ACTION ITEM: The output should contain the listing word for word and no pictures.

RECORDS FOR PROCESSING:
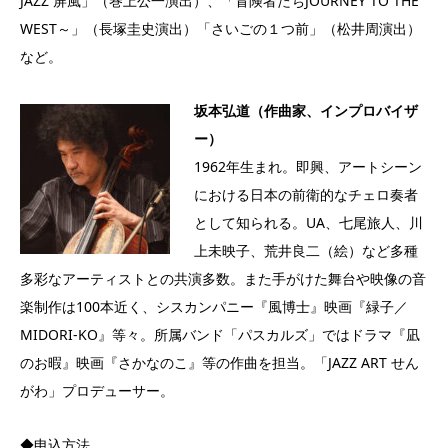
JAZZ 屏風」（巻上公一演出）、「冒険者たちJOURNEY TO THE
WEST～」（長塚圭史演出）「さいごの１つ前」（松井周演出）
など。
坂本弘道（作曲家、インプロバイザ
ー）
1962年生まれ。即興、アートシーン
における日本の前衛的なチェロ奏者
として知られる。UA、七尾旅人、川
上未映子、荒井良二（絵）など多種
多彩なアーティストとの共演多数。また手がけた舞台や映像の音
楽制作は100本近く、シスカンパニー『風博士』映画『緑子／
MIDORI-KO』等々。所属バンド「パスカルズ」ではドラマ『凪
のお暇』映画『さかなのこ』等の作曲を担当。「JAZZ ART せん
がわ」プロデューサー。
◆申込方法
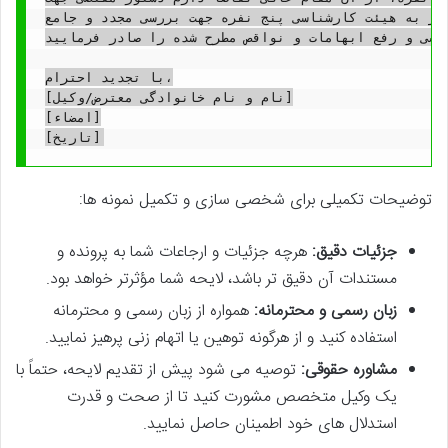
امر به هیئت کارشناسی پنج نفره جهت بررسی مجدد و جامع.
اسی و رفع ابهامات و نواقص مطرح شده را صادر فرمایید.
با تجدید احترام،

[نام و نام خانوادگی معترض/وکیل]

[امضاء]

توضیحات تکمیلی برای شخصی سازی و تکمیل نمونه ها:
جزئیات دقیق:
هرچه جزئیات و ارجاعات شما به پرونده و
مستندات آن دقیق تر باشد، لایحه شما مؤثرتر خواهد بود.
زبان رسمی و محترمانه:
همواره از زبان رسمی و محترمانه
استفاده کنید و از هرگونه توهین یا اتهام زنی پرهیز نمایید.
مشاوره حقوقی:
توصیه می شود پیش از تقدیم لایحه، حتماً با
یک وکیل متخصص مشورت کنید تا از صحت و قدرت
استدلال های خود اطمینان حاصل نمایید.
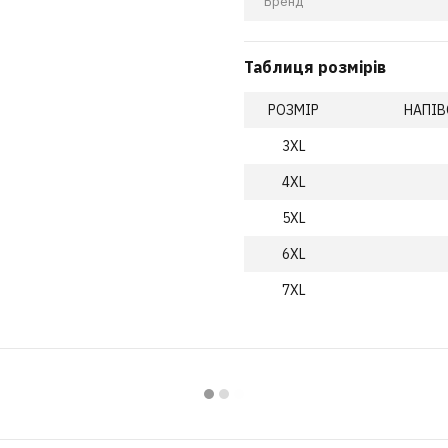
Бренд
Таблиця розмірів
РОЗМІР
НАПІВ
3XL
4XL
5XL
6XL
7XL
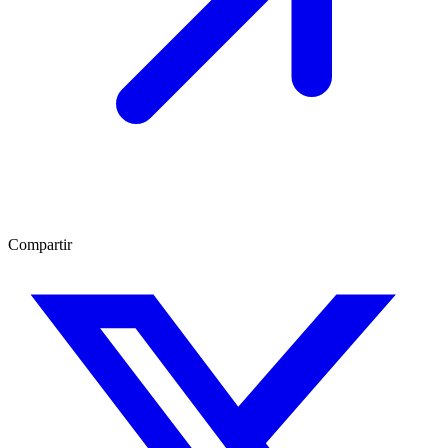
Compartir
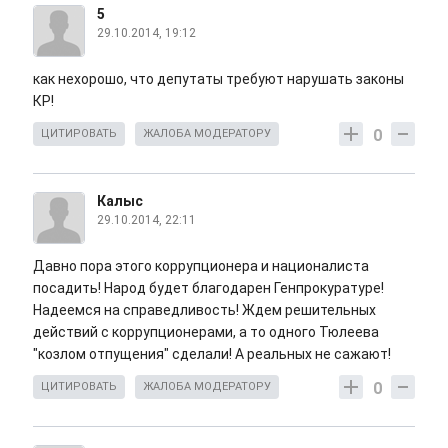
5
29.10.2014, 19:12
как нехорошо, что депутаты требуют нарушать законы
КР!
0
ЦИТИРОВАТЬ
ЖАЛОБА МОДЕРАТОРУ
Калыс
29.10.2014, 22:11
Давно пора этого коррупционера и националиста
посадить! Народ будет благодарен Генпрокуратуре!
Надеемся на справедливость! Ждем решительных
действий с коррупционерами, а то одного Тюлеева
"козлом отпущения" сделали! А реальных не сажают!
0
ЦИТИРОВАТЬ
ЖАЛОБА МОДЕРАТОРУ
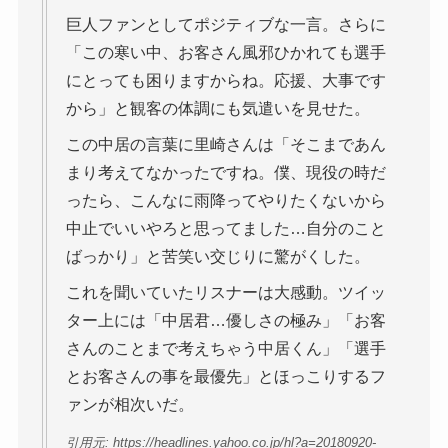
巨人ファンとしてポジティブな一言。さらに
「この寒い中、お客さん風邪ひかれても選手
にとっても困りますからね。応援、大事です
から」と観客の体調にも気遣いを見せた。
この中居の言葉に里崎さんは「そこまであん
まり考えてなかったですね。僕、現役の時だ
ったら、こんなに雨降ってやりたくないから
中止でいいやろと思ってました…自分のこと
ばっかり」と苦笑い交じりに驚がくした。
これを聞いていたリスナーは大感動。ツイッ
ター上には「中居君…優しさの極み」「お客
さんのことまで考えちゃう中居くん」「選手
とお客さんの事を最優先」とほっこりするフ
ァンが相次いだ。
引用元: https://headlines.yahoo.co.jp/hl?a=20180920-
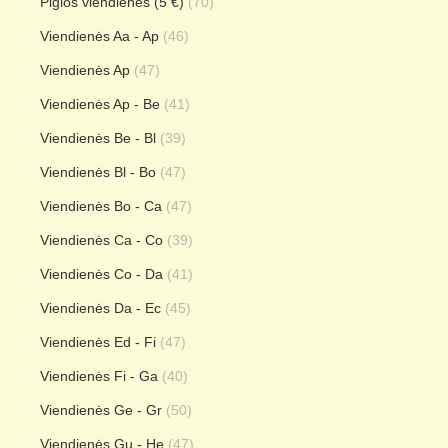
Pigios viendienės (5 €)
(70)
Viendienės Aa - Ap
(46)
Viendienės Ap
(47)
Viendienės Ap - Be
(41)
Viendienės Be - Bl
(39)
Viendienės Bl - Bo
(47)
Viendienės Bo - Ca
(47)
Viendienės Ca - Co
(39)
Viendienės Co - Da
(41)
Viendienės Da - Ec
(45)
Viendienės Ed - Fi
(47)
Viendienės Fi - Ga
(40)
Viendienės Ge - Gr
(50)
Viendienės Gu - He
(47)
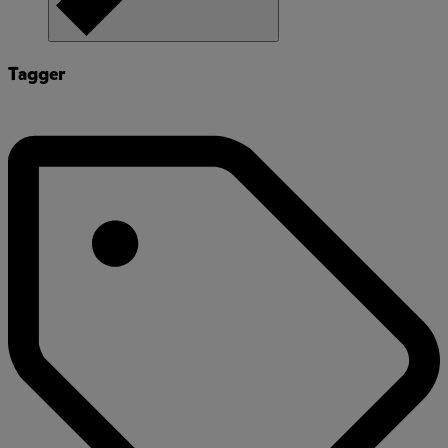
Tagger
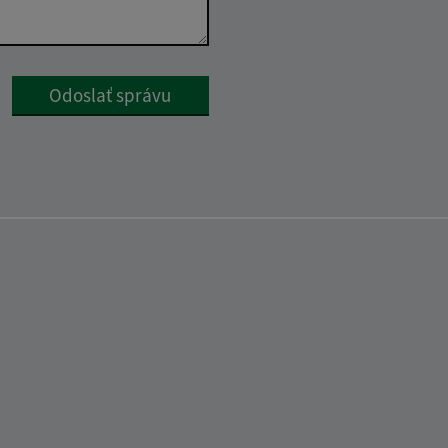
Google reCaptcha Response
Odoslať správu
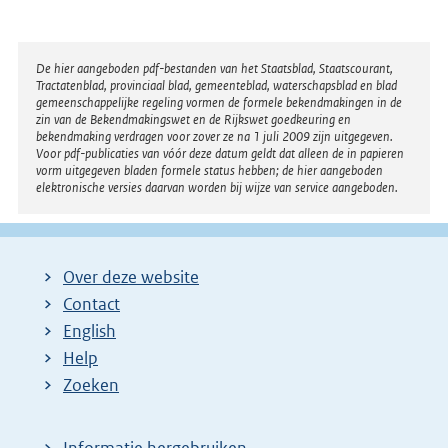
Disclaimer
De hier aangeboden pdf-bestanden van het Staatsblad, Staatscourant,
Tractatenblad, provinciaal blad, gemeenteblad, waterschapsblad en blad
gemeenschappelijke regeling vormen de formele bekendmakingen in de
zin van de Bekendmakingswet en de Rijkswet goedkeuring en
bekendmaking verdragen voor zover ze na 1 juli 2009 zijn uitgegeven.
Voor pdf-publicaties van vóór deze datum geldt dat alleen de in papieren
vorm uitgegeven bladen formele status hebben; de hier aangeboden
elektronische versies daarvan worden bij wijze van service aangeboden.
Over deze website
Contact
English
Help
Zoeken
Informatie hergebruiken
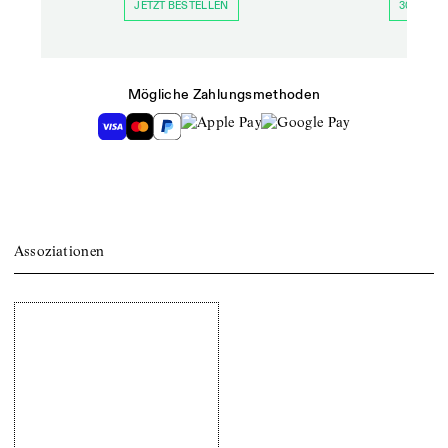
JETZT BESTELLEN
30 TAGE 
Mögliche Zahlungsmethoden
Assoziationen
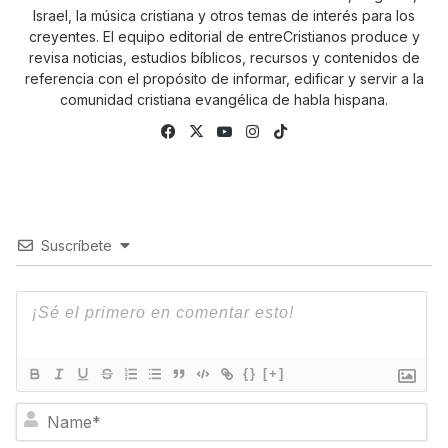
Israel, la música cristiana y otros temas de interés para los
creyentes. El equipo editorial de entreCristianos produce y
revisa noticias, estudios bíblicos, recursos y contenidos de
referencia con el propósito de informar, edificar y servir a la
comunidad cristiana evangélica de habla hispana.
Fa
X
Yo
Ins
Tik
ce
uTu
tag
To
bo
be
ra
k
ok
m
Suscríbete
{}
[+]
N
a
m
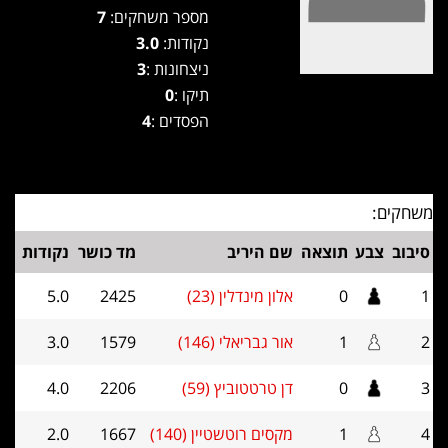
מספר משחקים:
7
נקודות:
3.0
ניצחונות :
3
תיקו :
0
הפסדים :
4
משחקים:
סיבוב
צבע
תוצאה
שם היריב
מד כושר
נקודות
1
0
אלון מינדלין (23)
2425
5.0
2
1
אור גבריאלי (146)
1579
3.0
3
0
דן טרטטוביץ (59)
2206
4.0
4
1
מקסים רוטשטיין (140)
1667
2.0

SOLUTION TO THE EXERCISE:
JAZZ 屏風」（巻上公一演出）、「冒険者たちJOURNEY TO THE
WEST～」（長塚圭史演出）「さいごの１つ前」（松井周演出）
など。
坂本弘道（作曲家、インプロバイザ
ー）
1962年生まれ。即興、アートシーン
における日本の前衛的なチェロ奏者
として知られる。UA、七尾旅人、川
上未映子、荒井良二（絵）など多種
多彩なアーティストとの共演多数。また手がけた舞台や映像の音
楽制作は100本近く、シスカンパニー『風博士』映画『緑子／
MIDORI-KO』等々。所属バンド「パスカルズ」ではドラマ『凪
のお暇』映画『さかなのこ』等の作曲を担当。「JAZZ ART せん
がわ」プロデューサー。
◆申込方法
امر به هیئت کارشناسی پنج نفره جهت بررسی مجدد و جامع.
اسی و رفع ابهامات و نواقص مطرح شده را صادر فرمایید.
با تجدید احترام،

[نام و نام خانوادگی معترض/وکیل]

[امضاء]

توضیحات تکمیلی برای شخصی سازی و تکمیل نمونه ها:
جزئیات دقیق:
هرچه جزئیات و ارجاعات شما به پرونده و
مستندات آن دقیق تر باشد، لایحه شما مؤثرتر خواهد بود.
زبان رسمی و محترمانه:
همواره از زبان رسمی و محترمانه
استفاده کنید و از هرگونه توهین یا اتهام زنی پرهیز نمایید.
مشاوره حقوقی:
توصیه می شود پیش از تقدیم لایحه، حتماً با
یک وکیل متخصص مشورت کنید تا از صحت و قدرت
استدلال های خود اطمینان حاصل نمایید.
Бренд
Таблиця розмірів
РОЗМІР
НАПІВ
3XL
4XL
5XL
6XL
7XL
Compartir
5
29.10.2014, 19:12
как нехорошо, что депутаты требуют нарушать законы
КР!
0
ЦИТИРОВАТЬ
ЖАЛОБА МОДЕРАТОРУ
Калыс
29.10.2014, 22:11
Давно пора этого коррупционера и националиста
посадить! Народ будет благодарен Генпрокуратуре!
Надеемся на справедливость! Ждем решительных
действий с коррупционерами, а то одного Тюлеева
"козлом отпущения" сделали! А реальных не сажают!
0
ЦИТИРОВАТЬ
ЖАЛОБА МОДЕРАТОРУ
巨人ファンとしてポジティブな一言。さらに
「この寒い中、お客さん風邪ひかれても選手
にとっても困りますからね。応援、大事です
から」と観客の体調にも気遣いを見せた。
この中居の言葉に里崎さんは「そこまであん
まり考えてなかったですね。僕、現役の時だ
ったら、こんなに雨降ってやりたくないから
中止でいいやろと思ってました…自分のこと
ばっかり」と苦笑い交じりに驚がくした。
これを聞いていたリスナーは大感動。ツイッ
ター上には「中居君…優しさの極み」「お客
さんのことまで考えちゃう中居くん」「選手
とお客さんの事を最優先」とほっこりするフ
ァンが相次いだ。
引用元: https://headlines.yahoo.co.jp/hl?a=20180920-
Pigios viendienės (5 €)
(70)
Viendienės Aa - Ap
(46)
Viendienės Ap
(47)
Viendienės Ap - Be
(41)
Viendienės Be - Bl
(39)
Viendienės Bl - Bo
(47)
Viendienės Bo - Ca
(47)
Viendienės Ca - Co
(39)
Viendienės Co - Da
(41)
Viendienės Da - Ec
(45)
Viendienės Ed - Fi
(47)
Viendienės Fi - Ga
(40)
Viendienės Ge - Gr
(50)
Viendienės Gu - He
(47)
Tagger
Google reCaptcha Response
Odoslať správu
Disclaimer
De hier aangeboden pdf-bestanden van het Staatsblad, Staatscourant,
Tractatenblad, provinciaal blad, gemeenteblad, waterschapsblad en blad
gemeenschappelijke regeling vormen de formele bekendmakingen in de
zin van de Bekendmakingswet en de Rijkswet goedkeuring en
bekendmaking verdragen voor zover ze na 1 juli 2009 zijn uitgegeven.
Voor pdf-publicaties van vóór deze datum geldt dat alleen de in papieren
vorm uitgegeven bladen formele status hebben; de hier aangeboden
elektronische versies daarvan worden bij wijze van service aangeboden.
Over deze website
Contact
English
Help
Zoeken
Informatie hergebruiken
JETZT BESTELLEN
30 TAGE 
Mögliche Zahlungsmethoden
Assoziationen
Israel, la música cristiana y otros temas de interés para los
creyentes. El equipo editorial de entreCristianos produce y
revisa noticias, estudios bíblicos, recursos y contenidos de
referencia con el propósito de informar, edificar y servir a la
comunidad cristiana evangélica de habla hispana.
Fa
X
Yo
Ins
Tik
ce
uTu
tag
To
bo
be
ra
k
ok
m
Suscríbete
{}
[+]
N
a
m
מספר משחקים:
7
נקודות:
3.0
ניצחונות :
3
תיקו :
0
הפסדים :
4
משחקים:
סיבוב
צבע
תוצאה
שם היריב
מד כושר
נקודות
1
0
אלון מינדלין (23)
2425
5.0
2
1
אור גבריאלי (146)
1579
3.0
3
0
דן טרטטוביץ (59)
2206
4.0
4
1
מקסים רוטשטיין (140)
1667
2.0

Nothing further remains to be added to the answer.